EXERCISE: In the records below, find the line that contains "School Meals" and the line that contains "Your Community's treasury"; write out exactly those two lines and everything between them, without the pictures.

DATA FOR THIS TASK:
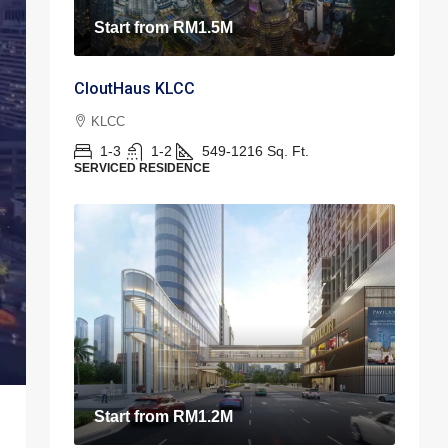
Start from
RM1.5M
CloutHaus KLCC
KLCC
1-3
1-2
549-1216
Sq. Ft.
SERVICED RESIDENCE
Start from
RM1.2M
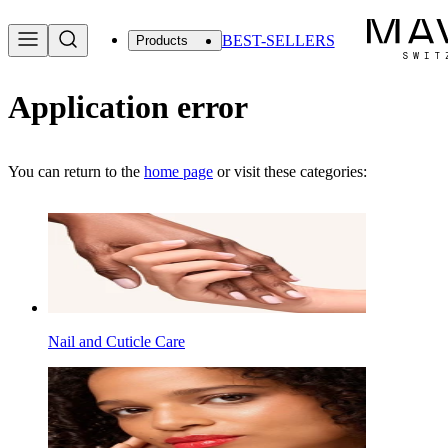
BEST-SELLERS
Products
Application error
You can return to the
home page
or visit these categories:
Nail and Cuticle Care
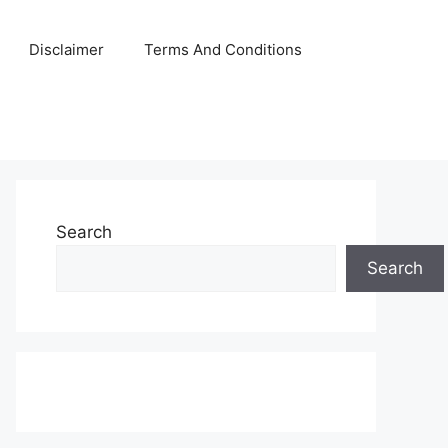
Disclaimer
Terms And Conditions
Search
Search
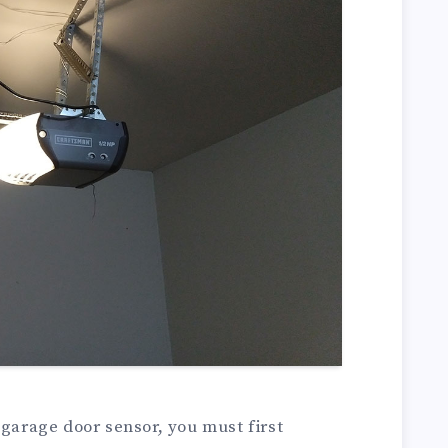
 garage door sensor, you must first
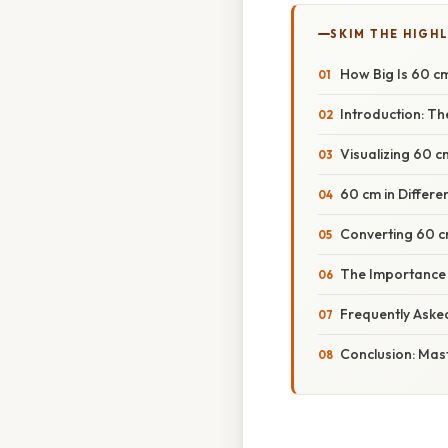
SKIM THE HIGH
How Big Is 60 c
Introduction: T
Visualizing 60 
60 cm in Differe
Converting 60 cm
The Importance
Frequently Aske
Conclusion: Mas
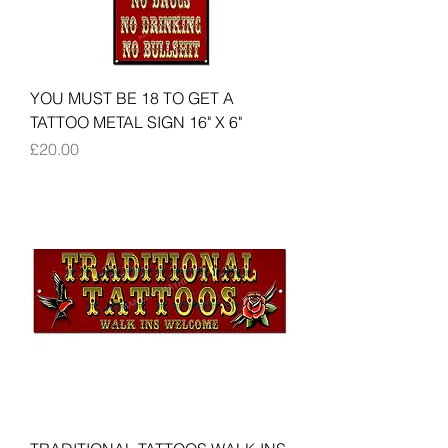
YOU MUST BE 18 TO GET A
TATTOO METAL SIGN 16" X 6"
Price
£20.00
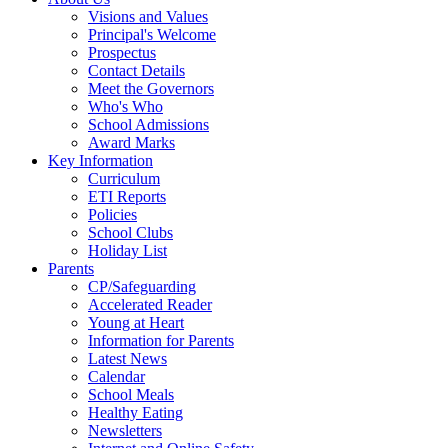
Visions and Values
Principal's Welcome
Prospectus
Contact Details
Meet the Governors
Who's Who
School Admissions
Award Marks
Key Information
Curriculum
ETI Reports
Policies
School Clubs
Holiday List
Parents
CP/Safeguarding
Accelerated Reader
Young at Heart
Information for Parents
Latest News
Calendar
School Meals
Healthy Eating
Newsletters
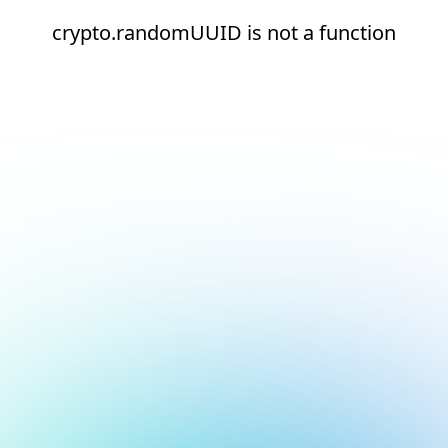
crypto.randomUUID is not a function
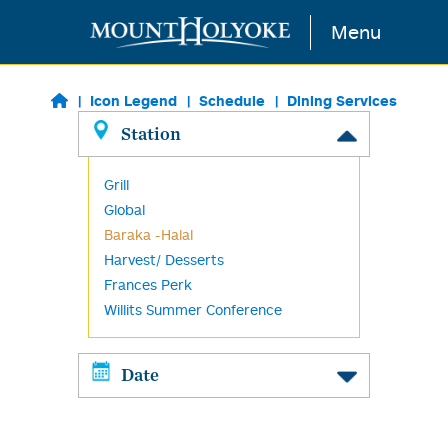
Skip to main content
Menu
Icon Legend
Schedule
Dining Services
Station
Grill
Global
Baraka -Halal
Harvest/ Desserts
Frances Perk
Willits Summer Conference
Date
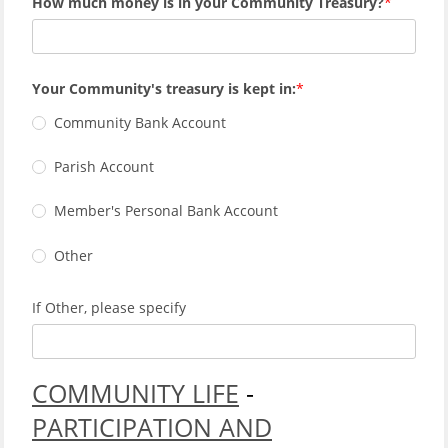
How much money is in your Community Treasury?
Your Community's treasury is kept in:
Community Bank Account
Parish Account
Member's Personal Bank Account
Other
If Other, please specify
COMMUNITY LIFE
-
PARTICIPATION AND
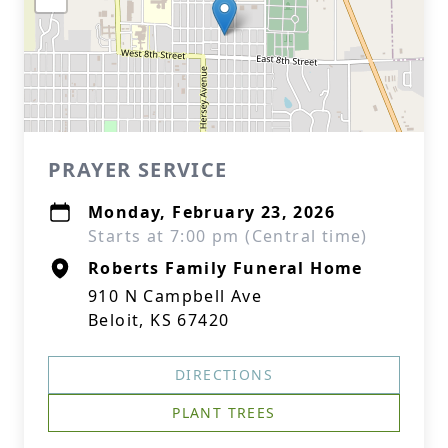
PRAYER SERVICE
Monday, February 23, 2026
Starts at 7:00 pm (Central time)
Roberts Family Funeral Home
910 N Campbell Ave
Beloit, KS 67420
DIRECTIONS
PLANT TREES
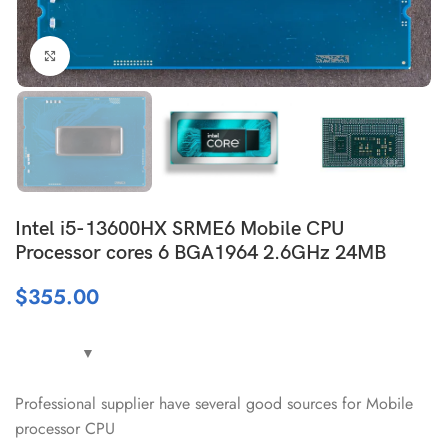
Click to enlarge
Intel i5-13600HX SRME6 Mobile CPU
Processor cores 6 BGA1964 2.6GHz 24MB
$
355.00
Professional supplier have several good sources for Mobile
processor CPU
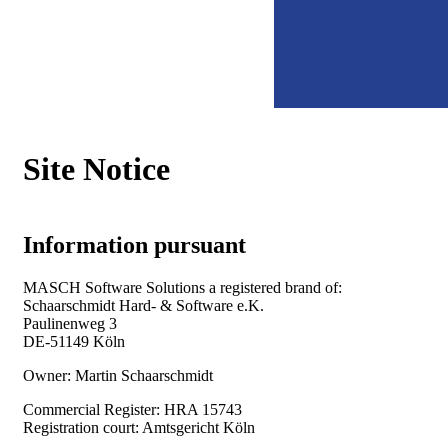
Site Notice
Information pursuant
MASCH Software Solutions a registered brand of:
Schaarschmidt Hard- & Software e.K.
Paulinenweg 3
DE-51149 Köln
Owner: Martin Schaarschmidt
Commercial Register: HRA 15743
Registration court: Amtsgericht Köln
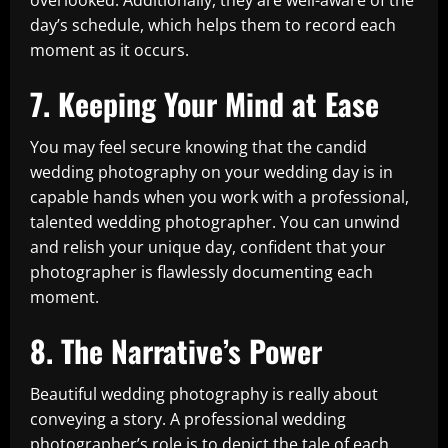
overlooked. Additionally, they are well-aware of the
day’s schedule, which helps them to record each
moment as it occurs.
7. Keeping Your Mind at Ease
You may feel secure knowing that the candid
wedding photography on your wedding day is in
capable hands when you work with a professional,
talented wedding photographer. You can unwind
and relish your unique day, confident that your
photographer is flawlessly documenting each
moment.
8. The Narrative’s Power
Beautiful wedding photography is really about
conveying a story. A professional wedding
photographer’s role is to depict the tale of each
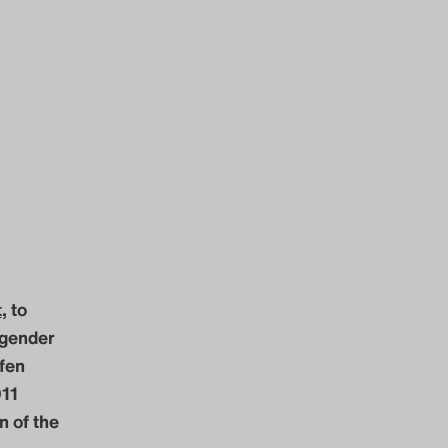
t
, to
 gender
ffen
011
n of the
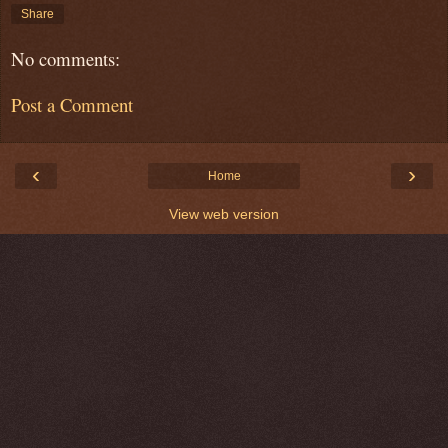
Share
No comments:
Post a Comment
‹
›
Home
View web version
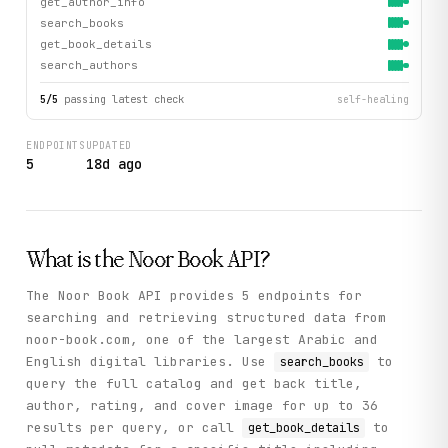
get_author_info
search_books
get_book_details
search_authors
5
/
5
passing latest check
self-healing
ENDPOINTS
UPDATED
5
18d ago
What is the
Noor Book
API?
The Noor Book API provides 5 endpoints for
searching and retrieving structured data from
noor-book.com, one of the largest Arabic and
English digital libraries. Use
to
search_books
query the full catalog and get back title,
author, rating, and cover image for up to 36
results per query, or call
to
get_book_details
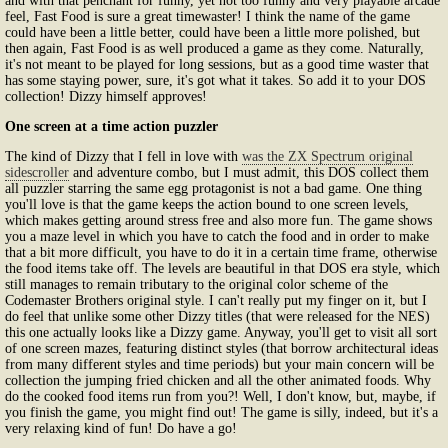
and with that penchant for funny, yet not too funny and very playable arcade
feel, Fast Food is sure a great timewaster! I think the name of the game
could have been a little better, could have been a little more polished, but
then again, Fast Food is as well produced a game as they come. Naturally,
it's not meant to be played for long sessions, but as a good time waster that
has some staying power, sure, it's got what it takes. So add it to your DOS
collection! Dizzy himself approves!
One screen at a time action puzzler
The kind of Dizzy that I fell in love with
was the ZX Spectrum original
sidescroller
and adventure combo, but I must admit, this DOS collect them
all puzzler starring the same egg protagonist is not a bad game. One thing
you'll love is that the game keeps the action bound to one screen levels,
which makes getting around stress free and also more fun. The game shows
you a maze level in which you have to catch the food and in order to make
that a bit more difficult, you have to do it in a certain time frame, otherwise
the food items take off. The levels are beautiful in that DOS era style, which
still manages to remain tributary to the original color scheme of the
Codemaster Brothers original style. I can't really put my finger on it, but I
do feel that unlike some other Dizzy titles (that were released for the NES)
this one actually looks like a Dizzy game. Anyway, you'll get to visit all sort
of one screen mazes, featuring distinct styles (that borrow architectural ideas
from many different styles and time periods) but your main concern will be
collection the jumping fried chicken and all the other animated foods. Why
do the cooked food items run from you?! Well, I don't know, but, maybe, if
you finish the game, you might find out! The game is silly, indeed, but it's a
very relaxing kind of fun! Do have a go!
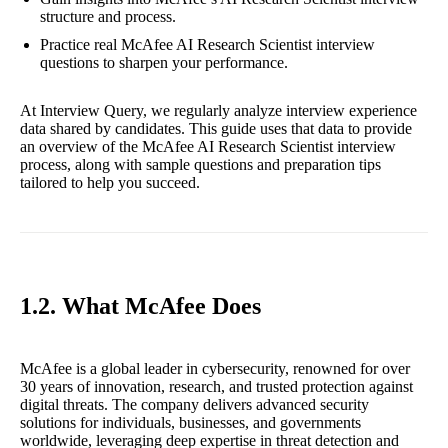
structure and process.
Practice real McAfee AI Research Scientist interview
questions to sharpen your performance.
At Interview Query, we regularly analyze interview experience
data shared by candidates. This guide uses that data to provide
an overview of the McAfee AI Research Scientist interview
process, along with sample questions and preparation tips
tailored to help you succeed.
1.2. What McAfee Does
McAfee is a global leader in cybersecurity, renowned for over
30 years of innovation, research, and trusted protection against
digital threats. The company delivers advanced security
solutions for individuals, businesses, and governments
worldwide, leveraging deep expertise in threat detection and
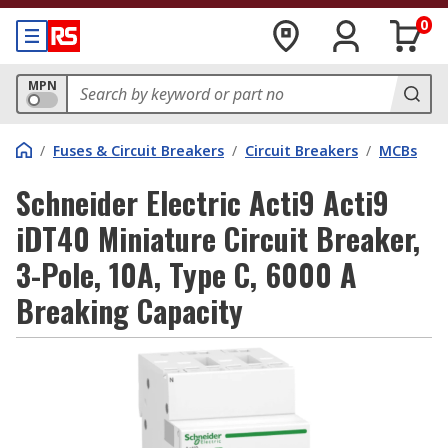
0
MPN
/
Fuses & Circuit Breakers
/
Circuit Breakers
/
MCBs
Schneider Electric Acti9 Acti9
iDT40 Miniature Circuit Breaker,
3-Pole, 10A, Type C, 6000 A
Breaking Capacity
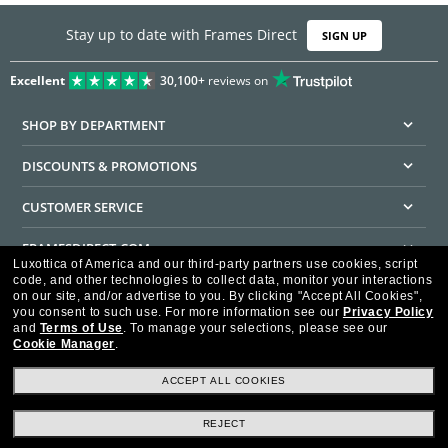
Stay up to date with Frames Direct
SIGN UP
Excellent
30,100+
reviews on
SHOP BY DEPARTMENT
DISCOUNTS & PROMOTIONS
CUSTOMER SERVICE
FRAMESDIRECT.COM
Luxottica of America and our third-party partners use cookies, script
code, and other technologies to collect data, monitor your interactions
HELPFUL INFORMATION
on our site, and/or advertise to you.
By clicking "Accept All Cookies",
you consent to such use.
For more information see our
Privacy Policy
WE GUARANTEE EVERY TRANSACTION IS 100% SECURE
and
Terms of Use
.
To manage your selections, please see our
Cookie Manager
.
ACCEPT ALL COOKIES
REJECT
Privacy Policy
Terms of Use
Consumer Health Data Privacy Policy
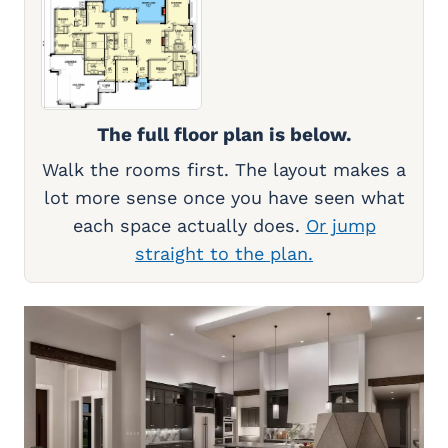
The full floor plan is below.
Walk the rooms first. The layout makes a
lot more sense once you have seen what
each space actually does.
Or jump
straight to the plan.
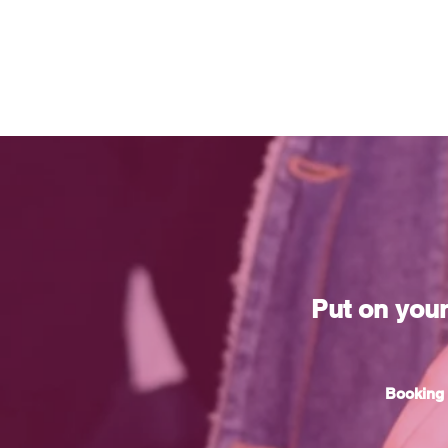
Put on you
Booking 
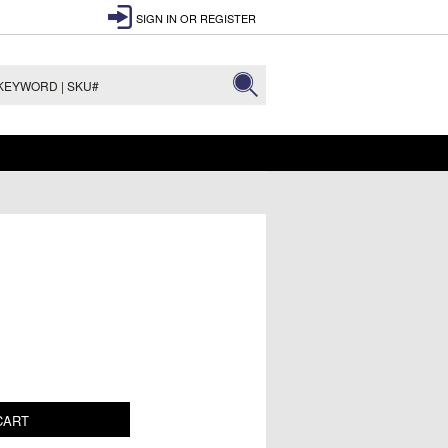
SIGN IN
OR
REGISTER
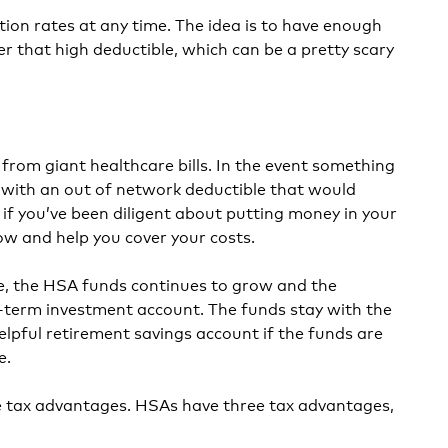
ion rates at any time. The idea is to have enough
r that high deductible, which can be a pretty scary
rom giant healthcare bills. In the event something
with an out of network deductible that would
 if you’ve been diligent about putting money in your
low and help you cover your costs.
me, the HSA funds continues to grow and the
-term investment account. The funds stay with the
lpful retirement savings account if the funds are
e.
e tax advantages. HSAs have three tax advantages,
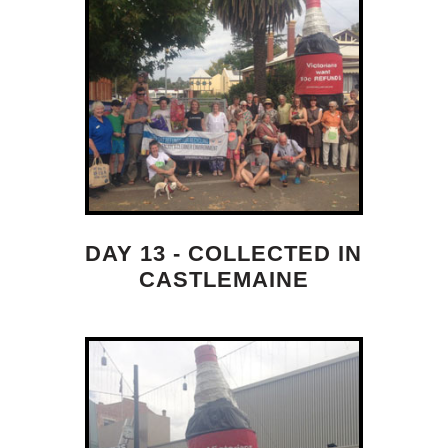
DAY 13 - COLLECTED IN
CASTLEMAINE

ANSWER TO THIS EXERCISE:
School Meals
Healthy Eating
Newsletters
crypto.randomUUID is not a function
Skip to main content
Menu
Icon Legend
Schedule
Dining Services
Station
Grill
Global
Baraka -Halal
Harvest/ Desserts
Frances Perk
Willits Summer Conference
Date
How much money is in your Community Treasury?
Your Community's treasury is kept in:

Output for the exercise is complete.